In the example quoted above, the minimum log(1/P_i) is vastly smaller than
the average log(1/P_i) -- namely 1 versus 161.  So focussing on the average
is unlikely to solve all the world's problems.

In crypto applications (including RNG construction), a crude yet provably
correct approach is to rely on the minimum (not the average) per-symbol
unpredictability.  Using this approach, it would require 80 samples of the
given distribution to produce an output with 80 bits of entropy.

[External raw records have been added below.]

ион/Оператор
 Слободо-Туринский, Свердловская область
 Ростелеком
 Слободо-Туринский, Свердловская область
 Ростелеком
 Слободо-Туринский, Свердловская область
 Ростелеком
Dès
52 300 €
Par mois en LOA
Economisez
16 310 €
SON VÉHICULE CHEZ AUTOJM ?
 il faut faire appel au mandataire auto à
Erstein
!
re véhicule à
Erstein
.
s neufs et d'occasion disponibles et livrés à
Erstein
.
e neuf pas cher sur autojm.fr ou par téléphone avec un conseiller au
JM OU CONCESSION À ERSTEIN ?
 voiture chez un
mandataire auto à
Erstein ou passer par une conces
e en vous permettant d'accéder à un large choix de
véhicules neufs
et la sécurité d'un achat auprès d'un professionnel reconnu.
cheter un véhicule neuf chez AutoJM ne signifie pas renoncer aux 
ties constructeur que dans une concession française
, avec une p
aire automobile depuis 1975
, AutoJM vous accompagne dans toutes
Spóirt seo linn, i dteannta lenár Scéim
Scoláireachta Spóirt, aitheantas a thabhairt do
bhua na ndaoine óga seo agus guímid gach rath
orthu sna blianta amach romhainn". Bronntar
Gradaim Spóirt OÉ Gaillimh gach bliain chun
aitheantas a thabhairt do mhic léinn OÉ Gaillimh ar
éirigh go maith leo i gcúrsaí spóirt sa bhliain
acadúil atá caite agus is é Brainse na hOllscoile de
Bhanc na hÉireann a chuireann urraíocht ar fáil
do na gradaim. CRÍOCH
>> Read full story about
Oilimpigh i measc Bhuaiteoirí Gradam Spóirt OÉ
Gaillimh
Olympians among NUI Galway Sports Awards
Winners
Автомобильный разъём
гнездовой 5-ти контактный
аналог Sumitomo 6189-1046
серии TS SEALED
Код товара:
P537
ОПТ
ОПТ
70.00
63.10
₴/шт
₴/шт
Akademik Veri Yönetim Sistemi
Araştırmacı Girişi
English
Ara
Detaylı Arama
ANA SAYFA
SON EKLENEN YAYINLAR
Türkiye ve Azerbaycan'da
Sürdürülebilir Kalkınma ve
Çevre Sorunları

Things can only get better from here:
 -- With full knowledge of the source statistics, one can distinguish the large
  log(1/Pi) words from the small log(1/Pi) words.  This would allow the number
  of required samples to be closer to the typical value (2) than to the 
worst-case
  value (80).  An example of this is the Huffman coding I discussed in my 
previous
  note.
 -- With even modest knowledge of the given source, one can (by histogramming
  if nothing else) estimate the probabilities well enough to yield worthwhile
  improvements in efficiency.
 -- If you want to produce a long sequence of output words, as you often do, a
  reasonable-sized buffer is all you really need to come fairly close to optimal
  efficiency, namely only about 1 sample of the distribution, on average, per
  80-bit output word.  The chance of getting fooled can be made verrry small,
  at a modest cost in terms of buffer-size and extra samples of the 
distribution.
  That is, the law of large numbers comes to your rescue sooner or later, 
usually
  rather soon.
 -- It may be possible to engineer a different source with larger minimum
  log(1/Pi).

Bottom line:  Setting up a highly-skewed distribution and then drawing from
it only a single sample is not guaranteed to produce "average" behavior.  Duh,
no surprise there!

The source entropy S in equation [1] is a single number that characterizes the
"average" behavior.  For a small sample from a highly-skewed distribution, S
doesn't tell you everything you need to know.  This has no bearing on the
definition of entropy;  entropy is defined by equation [1].  It just means that
equation [1] by itself doesn't solve all the world's problems.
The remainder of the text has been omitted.